On Tuesday, Hamas’ armed wing claimed responsibility for a homemade rocket attack on a vacant high school in southern Israel, and Olmert called it “a major escalation in the war of terror”.

The missile, fired from the Gaza Strip, caused extensive damage to the school but no injuries in the city of Asqalan, the army said. The armed wing of Hamas sent a fax to the Associated Press office in Gaza City saying it had carried out the attack.

In a speech at the home of US Ambassador to Israel Richard Jones, marking the American Fourth of July holiday, Olmert said the attack was an “attempt meant to harm Israeli civilians that live within the sovereign borders of Israel, and it will have far-reaching consequences. The Hamas organisation will be the first to feel this.”

In Gaza City, Palestinian Prime Minister Ismail Haniyeh, meanwhile, called on Shalit’s captors to protect the soldier and expressed hope for a peaceful resolution to the standoff.

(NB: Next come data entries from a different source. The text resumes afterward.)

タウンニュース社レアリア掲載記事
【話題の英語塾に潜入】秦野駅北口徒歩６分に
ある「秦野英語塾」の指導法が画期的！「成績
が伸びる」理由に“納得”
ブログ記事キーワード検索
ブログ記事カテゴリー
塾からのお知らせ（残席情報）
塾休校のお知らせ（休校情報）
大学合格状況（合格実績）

“The government is exerting efforts with Palestinian, Arab and regional parties to end this case in the appropriate manner,” Haniyeh said at the opening of a Cabinet meeting, the first held since Israel arrested eight Palestinian ministers last week.

He said the government reiterates the need “to continue the political, diplomatic and negotiation efforts and not to close the door and use the language of wisdom and logic to end this.”

But Hamas lawmaker Salah Bardawil earlier said the group had cut off talks with the Egyptians because of the lack of an Israeli response. “It’s unreasonable to keep negotiating when there are no offers,” he said.

“If there was a feeling there was an Israeli offer… I think we could reopen the door,” he added.

In Jenin, Fidaa Abu Qandil, 20, from Al Aqsa Martyrs’ Brigades, was killed in clashes with Israeli troops, local medical and security sources told Agence France-Presse.

The latest death brought to 5,130 the number of people killed in Israeli-Palestinian violence since the start of the Intifada in September 2000, most of them Palestinians, according to an AFP toll.